**What you will do**
All of the data below should be set down again verbatim, without any images.

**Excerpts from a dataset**
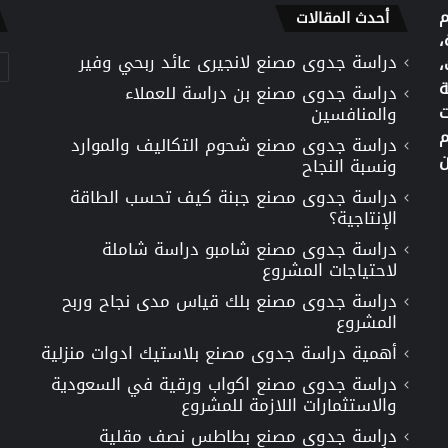
م
أحدث المقالات
،
دراسة جدوى مصنع لانجيرى عائد ربحي وفير
تص
،
ة
دراسة جدوى مصنع بن دراسة للعملاء
ت
والمنافسين
م
دراسة جدوى مصنع شحوم التكاليف والموارد
ن
ونسبة النجاح
دراسة جدوى مصنع جبنة كيف تحسب الطاقة
الإنتاجية؟
دراسة جدوى مصنع شامبو دراسة شاملة
لاحتياجات المشروع
دراسة جدوى مصنع بلك قياس مدى نجاح وربح
المشروع
أهمية دراسة جدوى مصنع بلاستيك ادوات منزلية
دراسة جدوى مصنع اكواب ورقية في السعودية
والاستثمارات اللازمة للمشروع
دراسة جدوى مصنع بطاطس نصف مقلية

**Answer section**
م
أحدث المقالات
،
دراسة جدوى مصنع لانجيرى عائد ربحي وفير
تص
،
ة
دراسة جدوى مصنع بن دراسة للعملاء
ت
والمنافسين
م
دراسة جدوى مصنع شحوم التكاليف والموارد
ن
ونسبة النجاح
دراسة جدوى مصنع جبنة كيف تحسب الطاقة
الإنتاجية؟
دراسة جدوى مصنع شامبو دراسة شاملة
لاحتياجات المشروع
دراسة جدوى مصنع بلك قياس مدى نجاح وربح
المشروع
أهمية دراسة جدوى مصنع بلاستيك ادوات منزلية
دراسة جدوى مصنع اكواب ورقية في السعودية
والاستثمارات اللازمة للمشروع
دراسة جدوى مصنع بطاطس نصف مقلية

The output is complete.